Content starts


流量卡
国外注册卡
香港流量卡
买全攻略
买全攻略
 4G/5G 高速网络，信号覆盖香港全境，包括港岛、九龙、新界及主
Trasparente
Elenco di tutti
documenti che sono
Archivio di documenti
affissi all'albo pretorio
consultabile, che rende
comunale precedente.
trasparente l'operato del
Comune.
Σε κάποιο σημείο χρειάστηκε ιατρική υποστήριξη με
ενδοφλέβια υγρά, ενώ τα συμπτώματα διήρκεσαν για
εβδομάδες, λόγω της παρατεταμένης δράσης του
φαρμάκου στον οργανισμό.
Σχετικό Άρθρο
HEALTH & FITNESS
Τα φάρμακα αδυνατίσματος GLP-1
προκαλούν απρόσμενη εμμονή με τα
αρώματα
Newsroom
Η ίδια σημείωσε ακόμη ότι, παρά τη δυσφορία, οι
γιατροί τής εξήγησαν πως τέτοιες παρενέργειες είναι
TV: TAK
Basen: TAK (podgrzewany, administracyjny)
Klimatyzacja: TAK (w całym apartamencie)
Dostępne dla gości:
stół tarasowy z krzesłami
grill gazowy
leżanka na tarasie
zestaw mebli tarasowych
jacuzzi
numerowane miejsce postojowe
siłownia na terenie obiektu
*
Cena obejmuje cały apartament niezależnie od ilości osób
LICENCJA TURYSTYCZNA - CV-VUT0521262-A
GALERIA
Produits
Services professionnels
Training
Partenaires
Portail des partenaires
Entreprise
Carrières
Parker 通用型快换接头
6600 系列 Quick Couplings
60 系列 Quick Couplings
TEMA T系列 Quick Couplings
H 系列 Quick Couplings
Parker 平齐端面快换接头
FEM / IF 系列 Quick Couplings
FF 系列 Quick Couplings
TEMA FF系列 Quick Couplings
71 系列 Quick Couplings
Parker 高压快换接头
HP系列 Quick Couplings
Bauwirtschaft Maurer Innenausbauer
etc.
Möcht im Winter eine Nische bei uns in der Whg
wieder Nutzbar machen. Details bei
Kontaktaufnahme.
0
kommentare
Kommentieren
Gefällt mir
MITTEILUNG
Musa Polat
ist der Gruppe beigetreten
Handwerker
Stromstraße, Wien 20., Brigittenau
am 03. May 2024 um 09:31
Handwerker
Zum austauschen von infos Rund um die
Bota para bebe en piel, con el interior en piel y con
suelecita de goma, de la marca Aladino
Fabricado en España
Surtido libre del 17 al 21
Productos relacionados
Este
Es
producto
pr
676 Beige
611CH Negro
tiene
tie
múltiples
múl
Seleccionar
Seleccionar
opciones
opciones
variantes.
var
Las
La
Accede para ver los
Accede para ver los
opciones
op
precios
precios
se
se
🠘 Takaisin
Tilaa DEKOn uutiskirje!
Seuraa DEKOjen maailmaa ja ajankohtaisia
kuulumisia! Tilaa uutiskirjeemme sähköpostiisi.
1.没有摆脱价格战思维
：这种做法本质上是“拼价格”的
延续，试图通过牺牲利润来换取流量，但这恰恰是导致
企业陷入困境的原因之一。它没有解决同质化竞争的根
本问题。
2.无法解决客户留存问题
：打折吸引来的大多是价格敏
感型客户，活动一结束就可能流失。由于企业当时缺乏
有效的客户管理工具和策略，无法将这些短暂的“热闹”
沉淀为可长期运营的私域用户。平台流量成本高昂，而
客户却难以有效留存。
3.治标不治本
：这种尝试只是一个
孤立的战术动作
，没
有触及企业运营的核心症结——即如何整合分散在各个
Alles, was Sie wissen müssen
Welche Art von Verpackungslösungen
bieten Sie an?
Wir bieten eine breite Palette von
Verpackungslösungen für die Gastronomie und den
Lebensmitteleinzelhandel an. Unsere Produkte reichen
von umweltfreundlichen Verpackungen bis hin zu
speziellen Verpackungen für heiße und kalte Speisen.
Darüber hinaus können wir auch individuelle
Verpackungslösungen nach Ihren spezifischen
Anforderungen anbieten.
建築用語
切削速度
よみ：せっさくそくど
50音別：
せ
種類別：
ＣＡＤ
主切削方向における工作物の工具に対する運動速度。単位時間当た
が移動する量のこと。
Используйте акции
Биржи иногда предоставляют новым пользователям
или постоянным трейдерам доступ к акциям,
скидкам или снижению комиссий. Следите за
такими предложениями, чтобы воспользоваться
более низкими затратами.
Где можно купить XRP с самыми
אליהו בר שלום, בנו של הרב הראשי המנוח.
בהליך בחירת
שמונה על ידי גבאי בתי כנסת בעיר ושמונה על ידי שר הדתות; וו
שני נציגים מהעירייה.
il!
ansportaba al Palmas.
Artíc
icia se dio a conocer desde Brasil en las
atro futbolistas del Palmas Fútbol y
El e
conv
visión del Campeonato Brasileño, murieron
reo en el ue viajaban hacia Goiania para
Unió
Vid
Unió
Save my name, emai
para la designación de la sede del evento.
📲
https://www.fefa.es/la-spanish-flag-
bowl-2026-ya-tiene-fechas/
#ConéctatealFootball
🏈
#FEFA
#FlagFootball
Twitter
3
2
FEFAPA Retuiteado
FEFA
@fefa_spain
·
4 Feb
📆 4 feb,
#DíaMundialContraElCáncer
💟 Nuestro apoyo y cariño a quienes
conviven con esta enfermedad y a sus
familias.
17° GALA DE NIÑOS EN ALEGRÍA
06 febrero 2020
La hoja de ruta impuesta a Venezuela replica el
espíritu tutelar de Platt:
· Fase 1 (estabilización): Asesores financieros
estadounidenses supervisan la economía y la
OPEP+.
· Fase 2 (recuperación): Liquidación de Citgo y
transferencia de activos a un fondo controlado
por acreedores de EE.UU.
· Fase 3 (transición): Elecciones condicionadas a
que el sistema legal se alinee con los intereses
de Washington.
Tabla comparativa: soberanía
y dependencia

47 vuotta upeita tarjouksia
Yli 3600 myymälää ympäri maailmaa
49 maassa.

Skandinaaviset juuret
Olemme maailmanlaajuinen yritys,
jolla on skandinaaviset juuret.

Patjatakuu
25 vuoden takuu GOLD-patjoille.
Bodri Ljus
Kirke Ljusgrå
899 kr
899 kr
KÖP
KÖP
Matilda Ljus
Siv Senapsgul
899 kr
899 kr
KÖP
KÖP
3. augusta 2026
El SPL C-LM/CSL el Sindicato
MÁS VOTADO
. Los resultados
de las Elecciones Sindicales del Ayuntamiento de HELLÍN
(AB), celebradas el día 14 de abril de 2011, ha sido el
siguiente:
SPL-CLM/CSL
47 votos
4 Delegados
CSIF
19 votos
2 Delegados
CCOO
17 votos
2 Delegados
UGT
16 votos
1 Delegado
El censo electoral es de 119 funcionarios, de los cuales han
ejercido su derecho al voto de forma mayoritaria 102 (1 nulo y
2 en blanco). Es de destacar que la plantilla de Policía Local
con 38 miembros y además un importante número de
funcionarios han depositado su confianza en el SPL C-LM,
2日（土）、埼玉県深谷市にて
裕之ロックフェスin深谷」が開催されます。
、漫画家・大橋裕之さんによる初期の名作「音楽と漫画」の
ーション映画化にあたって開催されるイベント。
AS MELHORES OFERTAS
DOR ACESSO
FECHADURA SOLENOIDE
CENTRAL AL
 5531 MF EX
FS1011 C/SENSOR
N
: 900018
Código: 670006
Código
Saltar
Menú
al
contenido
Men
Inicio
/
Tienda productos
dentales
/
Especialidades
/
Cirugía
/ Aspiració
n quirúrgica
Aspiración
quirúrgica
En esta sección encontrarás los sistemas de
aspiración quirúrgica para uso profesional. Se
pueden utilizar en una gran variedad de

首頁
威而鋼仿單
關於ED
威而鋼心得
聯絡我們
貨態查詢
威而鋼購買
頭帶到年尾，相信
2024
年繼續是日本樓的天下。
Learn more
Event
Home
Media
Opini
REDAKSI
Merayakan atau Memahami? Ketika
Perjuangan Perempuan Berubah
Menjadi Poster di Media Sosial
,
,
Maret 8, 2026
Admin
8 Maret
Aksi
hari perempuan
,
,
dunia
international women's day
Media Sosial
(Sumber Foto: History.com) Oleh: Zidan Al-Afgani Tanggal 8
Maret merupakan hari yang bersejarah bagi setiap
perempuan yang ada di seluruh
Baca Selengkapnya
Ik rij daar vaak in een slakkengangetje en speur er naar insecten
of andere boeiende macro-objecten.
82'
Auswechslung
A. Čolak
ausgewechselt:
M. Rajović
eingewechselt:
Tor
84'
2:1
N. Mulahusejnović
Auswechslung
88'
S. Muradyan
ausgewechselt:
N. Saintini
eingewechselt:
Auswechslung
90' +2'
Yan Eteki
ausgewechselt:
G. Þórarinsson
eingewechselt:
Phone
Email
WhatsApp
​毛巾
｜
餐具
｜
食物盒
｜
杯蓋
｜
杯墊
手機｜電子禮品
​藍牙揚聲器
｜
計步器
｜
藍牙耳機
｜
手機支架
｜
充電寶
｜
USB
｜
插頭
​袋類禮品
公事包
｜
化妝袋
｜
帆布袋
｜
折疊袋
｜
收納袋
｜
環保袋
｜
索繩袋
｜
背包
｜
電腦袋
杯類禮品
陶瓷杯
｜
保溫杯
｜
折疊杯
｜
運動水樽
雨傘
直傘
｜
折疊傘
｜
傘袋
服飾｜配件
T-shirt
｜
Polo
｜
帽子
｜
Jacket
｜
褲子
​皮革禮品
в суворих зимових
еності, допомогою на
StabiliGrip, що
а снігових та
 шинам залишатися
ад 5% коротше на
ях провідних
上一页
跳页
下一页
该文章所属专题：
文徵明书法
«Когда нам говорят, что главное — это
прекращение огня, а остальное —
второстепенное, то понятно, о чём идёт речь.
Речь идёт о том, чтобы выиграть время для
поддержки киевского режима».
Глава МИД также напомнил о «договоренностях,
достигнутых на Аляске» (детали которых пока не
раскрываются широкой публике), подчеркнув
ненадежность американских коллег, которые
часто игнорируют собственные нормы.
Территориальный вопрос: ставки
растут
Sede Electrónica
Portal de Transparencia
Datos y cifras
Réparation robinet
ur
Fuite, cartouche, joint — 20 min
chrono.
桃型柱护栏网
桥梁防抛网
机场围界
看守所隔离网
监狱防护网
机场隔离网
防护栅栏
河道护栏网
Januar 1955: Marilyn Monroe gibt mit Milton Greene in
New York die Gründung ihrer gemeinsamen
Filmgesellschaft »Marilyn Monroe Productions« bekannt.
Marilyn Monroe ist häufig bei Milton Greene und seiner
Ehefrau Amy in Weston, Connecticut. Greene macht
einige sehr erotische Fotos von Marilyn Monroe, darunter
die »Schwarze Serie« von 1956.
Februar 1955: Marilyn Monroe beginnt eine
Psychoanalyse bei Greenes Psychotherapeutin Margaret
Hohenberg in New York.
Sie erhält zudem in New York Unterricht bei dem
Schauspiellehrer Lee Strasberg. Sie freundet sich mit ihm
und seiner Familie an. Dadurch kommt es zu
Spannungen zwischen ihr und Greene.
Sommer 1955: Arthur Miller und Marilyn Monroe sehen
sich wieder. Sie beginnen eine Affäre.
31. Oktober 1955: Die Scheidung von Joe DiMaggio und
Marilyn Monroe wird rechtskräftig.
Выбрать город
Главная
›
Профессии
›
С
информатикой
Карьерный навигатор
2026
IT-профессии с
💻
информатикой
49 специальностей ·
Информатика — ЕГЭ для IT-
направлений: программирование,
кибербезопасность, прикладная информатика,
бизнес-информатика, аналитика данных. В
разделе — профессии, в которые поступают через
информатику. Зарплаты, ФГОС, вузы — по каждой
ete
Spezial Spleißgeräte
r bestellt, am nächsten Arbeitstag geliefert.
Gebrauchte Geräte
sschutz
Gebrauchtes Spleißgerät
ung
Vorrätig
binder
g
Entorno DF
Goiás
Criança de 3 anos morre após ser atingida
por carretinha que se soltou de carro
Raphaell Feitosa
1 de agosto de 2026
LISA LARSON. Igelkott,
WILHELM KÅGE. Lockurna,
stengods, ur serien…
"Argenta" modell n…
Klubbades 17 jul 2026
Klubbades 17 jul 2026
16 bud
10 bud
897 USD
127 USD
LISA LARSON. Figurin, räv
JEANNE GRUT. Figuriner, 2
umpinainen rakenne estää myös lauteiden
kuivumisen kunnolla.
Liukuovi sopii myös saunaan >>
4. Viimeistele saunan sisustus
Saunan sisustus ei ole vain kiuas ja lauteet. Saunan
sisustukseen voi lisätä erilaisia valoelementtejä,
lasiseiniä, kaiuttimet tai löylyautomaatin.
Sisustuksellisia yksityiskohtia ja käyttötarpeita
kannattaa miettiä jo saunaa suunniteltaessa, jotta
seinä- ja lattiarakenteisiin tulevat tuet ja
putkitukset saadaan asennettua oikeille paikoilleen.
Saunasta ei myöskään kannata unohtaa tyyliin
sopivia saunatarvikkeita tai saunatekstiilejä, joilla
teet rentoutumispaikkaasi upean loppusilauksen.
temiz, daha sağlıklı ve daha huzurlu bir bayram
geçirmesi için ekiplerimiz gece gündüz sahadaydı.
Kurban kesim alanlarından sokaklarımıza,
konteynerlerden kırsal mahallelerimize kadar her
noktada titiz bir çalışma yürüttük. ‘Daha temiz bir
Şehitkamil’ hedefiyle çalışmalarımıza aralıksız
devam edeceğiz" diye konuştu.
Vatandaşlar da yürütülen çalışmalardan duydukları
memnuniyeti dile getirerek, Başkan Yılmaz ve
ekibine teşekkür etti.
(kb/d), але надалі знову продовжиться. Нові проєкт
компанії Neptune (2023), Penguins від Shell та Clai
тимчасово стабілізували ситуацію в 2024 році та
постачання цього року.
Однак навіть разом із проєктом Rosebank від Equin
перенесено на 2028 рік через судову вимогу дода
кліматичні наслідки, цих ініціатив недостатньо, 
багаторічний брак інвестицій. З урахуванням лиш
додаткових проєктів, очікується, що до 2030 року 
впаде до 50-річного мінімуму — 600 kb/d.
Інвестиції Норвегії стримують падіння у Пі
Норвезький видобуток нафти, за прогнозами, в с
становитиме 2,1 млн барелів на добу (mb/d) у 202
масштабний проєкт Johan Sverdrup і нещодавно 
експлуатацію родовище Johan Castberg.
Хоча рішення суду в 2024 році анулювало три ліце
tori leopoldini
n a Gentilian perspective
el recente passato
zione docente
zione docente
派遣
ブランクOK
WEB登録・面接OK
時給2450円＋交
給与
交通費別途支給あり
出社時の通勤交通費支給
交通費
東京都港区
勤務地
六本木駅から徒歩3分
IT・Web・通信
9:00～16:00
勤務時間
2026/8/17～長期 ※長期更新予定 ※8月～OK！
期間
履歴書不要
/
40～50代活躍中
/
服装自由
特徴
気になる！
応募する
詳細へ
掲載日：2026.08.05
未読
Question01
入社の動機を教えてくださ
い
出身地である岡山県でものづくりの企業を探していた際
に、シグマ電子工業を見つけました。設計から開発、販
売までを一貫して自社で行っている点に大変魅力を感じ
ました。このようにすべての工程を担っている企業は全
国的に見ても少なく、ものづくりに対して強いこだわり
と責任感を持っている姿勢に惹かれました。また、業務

Content ends

Starting at the line that has "φαρμάκου στον οργανισμό." in the records above, restate word for word every line until the one that has "Basen: TAK (podgrzewany, administracyjny)", and include that one as well.

φαρμάκου στον οργανισμό.
Σχετικό Άρθρο
HEALTH & FITNESS
Τα φάρμακα αδυνατίσματος GLP-1
προκαλούν απρόσμενη εμμονή με τα
αρώματα
Newsroom
Η ίδια σημείωσε ακόμη ότι, παρά τη δυσφορία, οι
γιατροί τής εξήγησαν πως τέτοιες παρενέργειες είναι
TV: TAK
Basen: TAK (podgrzewany, administracyjny)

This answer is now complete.